Hitting the Big
Four
Uh-Oh!

by Shevi Arnold

Illustration for column goes here.

Today I’m hitting the big Four Uh-Oh, and it is hitting me back. Hard.

As my daughter watches a children’s DVD, a commercial for The Cat in the Hat makes me think of the words in the book. Somehow they’re different from the ones I remember.

But my mind said, “No! No!”

“Make this day go away.

Tell the kids in the yard

I still want to play!

I’m not too old to go out!

Not too old to play ball!

Why should I stay in the house

And do nothing at all?”

 

 The problem is, here I stand in the middle of life, and it seems my best years are behind me. I used to be a political cartoonist. I was interviewed on television, radio, in newspapers and magazines. I was a consumer columnist, too. I wrote articles people loved to read, because I helped them save money and avoid scams. I was a blushing, wisecracking bride. I gave birth to two children and held them in my arms for the first time. I used to be somebody. I used to be a contender. But where am I now? A stay-at-home housewife that’s where.

 I’m not ready for this birthday! I’m young. I can still throw a Frisbee.
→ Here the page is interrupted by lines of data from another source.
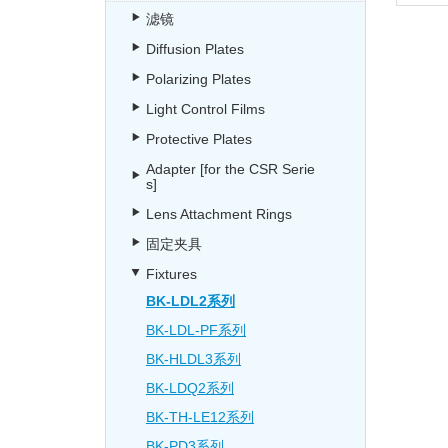
滤镜
Diffusion Plates
Polarizing Plates
Light Control Films
Protective Plates
Adapter [for the CSR Serie
s]
Lens Attachment Rings
固定夹具
Fixtures
BK-LDL2系列
BK-LDL-PF系列
BK-HLDL3系列
BK-LDQ2系列
BK-TH-LE12系列
BK-PD3系列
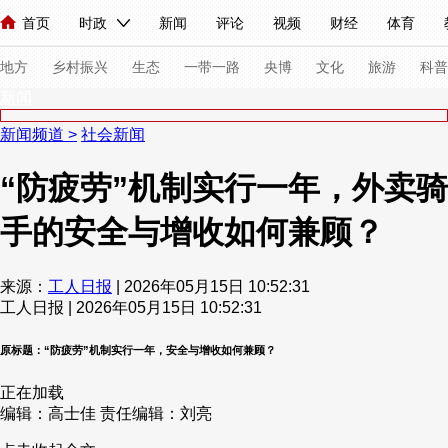
首页
时政
新闻
评论
视频
财经
体育
人民领袖习近平
直播
海外频道
片库
iPanda
栏目大全
联播+
English
中国领导人
节目单
Монгол
听音
央视快评
微视频
习式妙语
主持人
下
地方
乡村振兴
生态
一带一路
央博
文化
旅游
科普
新闻
新闻频道
>
社会新闻
总台春晚
网络春晚
共产党员网
秧纪录
纪录片网
“防疲劳”机制实行一年，外卖骑
手的安全与增收如何兼顾？
新闻
国内
国际
评论
经济
军事
科技
法
人民领袖习近平
联播+
热解读
天天学习
习式妙语
来源：
工人日报
| 2026年05月15日 10:52:31
工人日报 | 2026年05月15日 10:52:31
视频
小央视频
小央直播
直播中国
熊猫频道
V
现场
前线
比划
快看
蓝海中国
新兵请入列
原标题：“防疲劳”机制实行一年，安全与增收如何兼顾？
正在加载
体育
直播
竞猜
2026年世界杯
2026年冬奥会
编辑：高士佳
责任编辑：刘亮
VIP会员
CCTV奥林匹克频道
生活体育大会
体育江湖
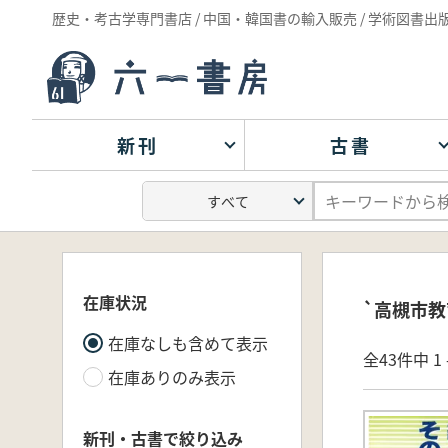
歴史・考古学専門書店 / 中国・韓国書の輸入販売 / 学術図書出
新刊
古書
在庫状況
`高槻市教
在庫なしも含めて表示
全43件中 1 
在庫ありのみ表示
新刊・古書で絞り込み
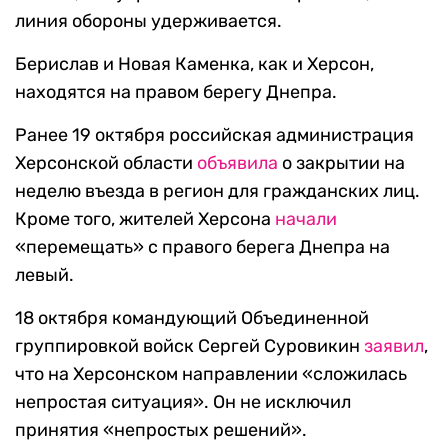
линия обороны удерживается.
Берислав и Новая Каменка, как и Херсон,
находятся на правом берегу Днепра.
Ранее 19 октября российская администрация
Херсонской области
объявила
о закрытии на
неделю въезда в регион для гражданских лиц.
Кроме того, жителей Херсона
начали
«перемещать» с правого берега Днепра на
левый.
18 октября командующий Объединенной
группировкой войск Сергей Суровикин
заявил
,
что на Херсонском направлении «сложилась
непростая ситуация». Он не исключил
принятия «непростых решений».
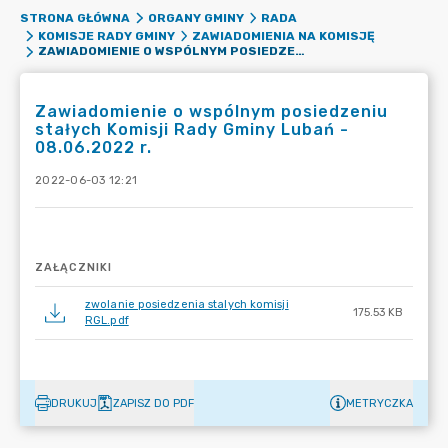
STRONA GŁÓWNA
ORGANY GMINY
RADA
KOMISJE RADY GMINY
ZAWIADOMIENIA NA KOMISJĘ
ZAWIADOMIENIE O WSPÓLNYM POSIEDZENIU STAŁYCH KOMISJI RADY GMINY LUBAŃ - 08.06.2022 R.
Zawiadomienie o wspólnym posiedzeniu
stałych Komisji Rady Gminy Lubań -
08.06.2022 r.
2022-06-03 12:21
ZAŁĄCZNIKI
zwolanie posiedzenia stalych komisji
175.53 KB
RGL.pdf
DRUKUJ
ZAPISZ DO PDF
METRYCZKA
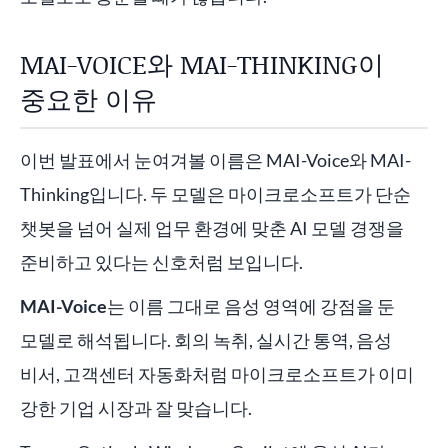
MAI-VOICE와 MAI-THINKING이
중요한 이유
이번 발표에서 눈여겨볼 이름은 MAI-Voice와 MAI-
Thinking입니다. 두 모델은 마이크로소프트가 단순
챗봇을 넘어 실제 업무 환경에 맞춘 AI 모델 경쟁을
준비하고 있다는 신호처럼 보입니다.
MAI-Voice
는 이름 그대로 음성 영역에 강점을 둔
모델로 해석됩니다. 회의 녹취, 실시간 통역, 음성
비서, 고객센터 자동화처럼 마이크로소프트가 이미
강한 기업 시장과 잘 맞습니다.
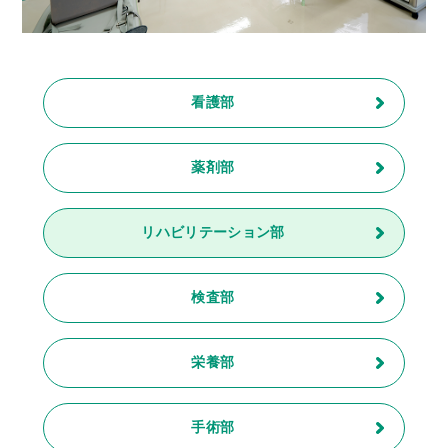
看護部
薬剤部
リハビリテーション部
検査部
栄養部
手術部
Okay, so I might throw my back out at the same time, but that Frisbee will still get to it’s destination. Eventually.

 To celebrate early (not) I went in for my 40-year, 100,000-mile check up. I discovered that after forty you have to start taking tests you didn’t have to take before, like mammograms. You have to start worrying that something will kill you. Death becomes inevitable. It was always inevitable, but after forty you suddenly have to do something about it.
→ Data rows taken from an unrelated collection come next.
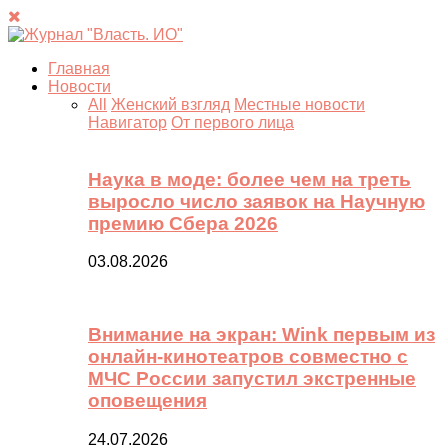
Главная
Новости
All
Женский взгляд
Местные новости
Навигатор
От первого лица
Наука в моде: более чем на треть
выросло число заявок на Научную
премию Сбера 2026
03.08.2026
Внимание на экран: Wink первым из
онлайн-кинотеатров совместно с
МЧС России запустил экстренные
оповещения
24.07.2026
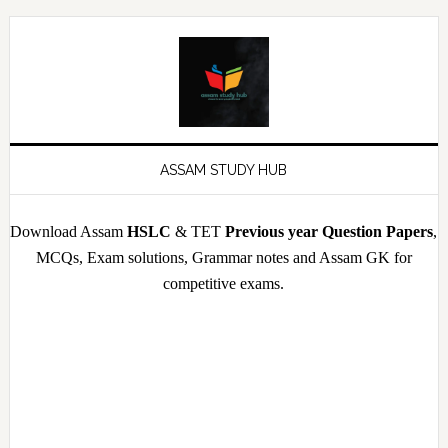
Skip
Skip
Skip
Skip
to
to
to
to
primary
main
primary
footer
navigation
content
sidebar
ASSAM STUDY HUB
Download Assam
HSLC
& TET
Previous year Question Papers
,
MCQs, Exam solutions, Grammar notes and Assam GK for
competitive exams.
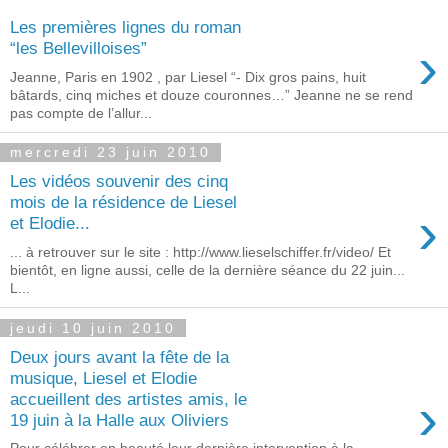
Les premières lignes du roman
›
“les Bellevilloises”
Jeanne, Paris en 1902 , par Liesel “- Dix gros pains, huit
bâtards, cinq miches et douze couronnes…” Jeanne ne se rend
pas compte de l’allur...
mercredi 23 juin 2010
Les vidéos souvenir des cinq
mois de la résidence de Liesel
›
et Elodie...
... à retrouver sur le site : http://www.lieselschiffer.fr/video/ Et
bientôt, en ligne aussi, celle de la dernière séance du 22 juin...
L...
jeudi 10 juin 2010
Deux jours avant la fête de la
musique, Liesel et Elodie
›
accueillent des artistes amis, le
19 juin à la Halle aux Oliviers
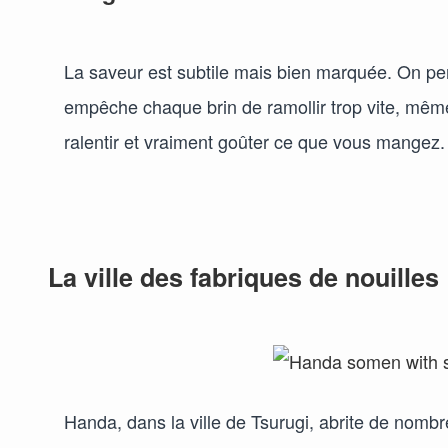
La saveur est subtile mais bien marquée. On per
empêche chaque brin de ramollir trop vite, même 
ralentir et vraiment goûter ce que vous mangez.
La ville des fabriques de nouilles
Handa, dans la ville de Tsurugi, abrite de nombr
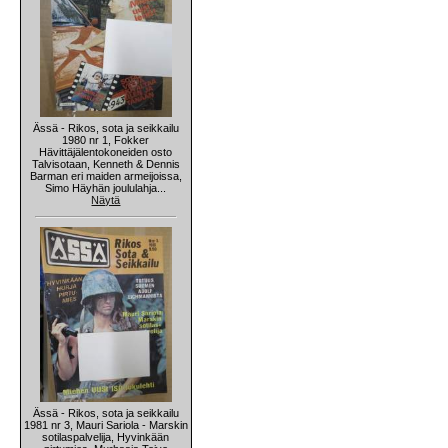
Ässä - Rikos, sota ja seikkailu
1980 nr 1, Fokker
Hävittäjälentokoneiden osto
Talvisotaan, Kenneth & Dennis
Barman eri maiden armeijoissa,
Simo Häyhän joululahja...
Näytä
Ässä - Rikos, sota ja seikkailu
1981 nr 3, Mauri Sariola - Marskin
sotilaspalvelija, Hyvinkään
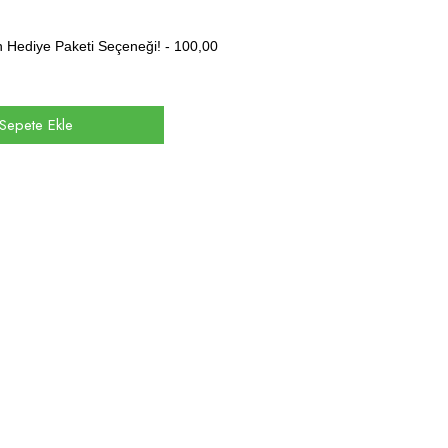
in Hediye Paketi Seçeneği! -
100,00
e Sepete Ekle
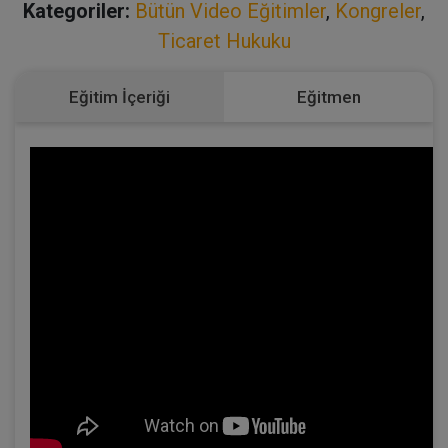
Kategoriler:
Bütün Video Eğitimler
,
Kongreler
,
Ticaret Hukuku
Eğitim İçeriği
Eğitmen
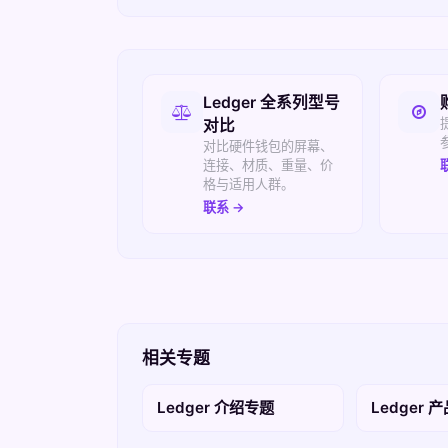
相关入口
Ledger 全系列型号
对比
对比硬件钱包的屏幕、
连接、材质、重量、价
格与适用人群。
联系 →
相关专题
Ledger 介绍专题
Ledger 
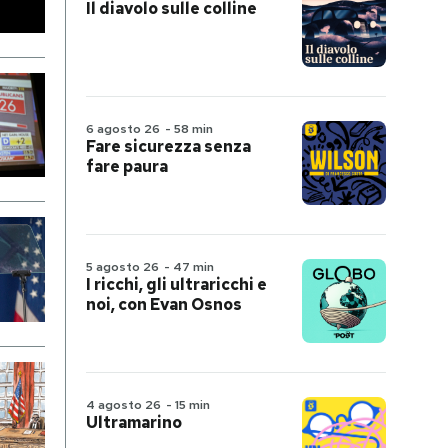
Il diavolo sulle colline
6 agosto 26
-
58 min
Fare sicurezza senza
fare paura
5 agosto 26
-
47 min
I ricchi, gli ultraricchi e
noi, con Evan Osnos
4 agosto 26
-
15 min
Ultramarino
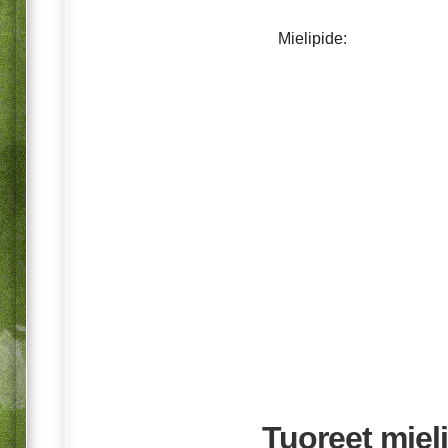
Mielipide:
Tuoreet mieli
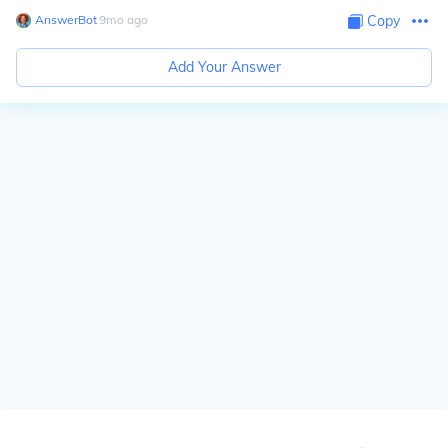
AnswerBot
∙
9
mo
ago
Copy
Add Your Answer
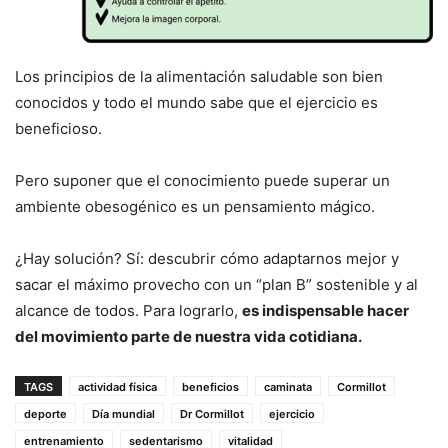
Los principios de la alimentación saludable son bien
conocidos y todo el mundo sabe que el ejercicio es
beneficioso.
Pero suponer que el conocimiento puede superar un
ambiente obesogénico es un pensamiento mágico.
¿Hay solución? Sí: descubrir cómo adaptarnos mejor y
sacar el máximo provecho con un “plan B” sostenible y al
alcance de todos. Para lograrlo,
es indispensable hacer
del movimiento parte de nuestra vida cotidiana.
TAGS
actividad física
beneficios
caminata
Cormillot
deporte
Día mundial
Dr Cormillot
ejercicio
entrenamiento
sedentarismo
vitalidad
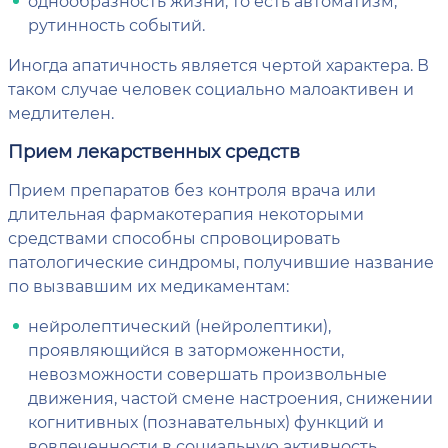
однообразность жизни, то есть автоматизм,
рутинность событий.
Иногда апатичность является чертой характера. В
таком случае человек социально малоактивен и
медлителен.
Прием лекарственных средств
Прием препаратов без контроля врача или
длительная фармакотерапия некоторыми
средствами способны спровоцировать
патологические синдромы, получившие название
по вызвавшим их медикаментам:
нейролептический (нейролептики),
проявляющийся в заторможенности,
невозможности совершать произвольные
движения, частой смене настроения, снижении
когнитивных (познавательных) функций и
вовлеченности в социальную активность,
 So the next stage of my life I have to look forward to is menopause. Whoopee. That’s a word I’ll never understand, menopause. Why should something that only happens to women start with the word “men?” And what’s the “pause” part? Is it only a temporary setback that starts at fifty and stops at sixty? The meno was paused but it’s back now? No. It should be called woman-o-permanent.

 I was getting headaches so I went to the optician, too, in case I needed new glasses. It turned out my prescription was fine, but I might need reading glasses soon. I think nature tries to compensate for giving you fine lines and gray hairs, by also giving you bad eyesight so you can’t see them.

 Maybe that’s why your hearing goes, too, so you won’t have to listen to that awful stuff the young fellers call music nowadays.

 And at what age do you start growing intolerant and using words like “young fellers?” It seems whenever young actors play old versions of their characters, they always start talking with an accent they didn’t have before, and it’s usually Southern or Jewish. When am I supposed to start talking that way? I don’t want to. And if I ever start using expressions like “young fellers,” I hope it will be when I’m talking about my husband and his friends.

 The music teenagers listen to today doesn’t bother me. I actually like some of it. I like Avril Lavigne and Vanessa Carlton. I like to watch kids' films and read children’s books. Youth may slip away, but you can hold onto immaturity forever.

 On the bright side, I’m still younger than my older sister and older than my husband. She’s eleven months older, and he’s seven months younger. I know it isn’t much of a difference, but it still makes me happy to be the little sister and a lady with a toy boy at the same time. 

 I’m also still younger than two out of the six cast members of Friends. Which is going off the air. Which means they’ll stay young forever, while I’ll just get older and older. Rats.  

 I also know this birthday won’t last forever. Someday I’ll be forty-one. (Arg!) And forty-two. (Akk!) And even fifty. (Oh, boy.) Of course, that’s better than the alternative. And who knows, maybe I’ll turn out to be another Grandma Moses. Maybe I’ll get my second wind at seventy. A whole new world of opportunities awaits me. Of course, if I want to see it, I’m going to need reading glasses.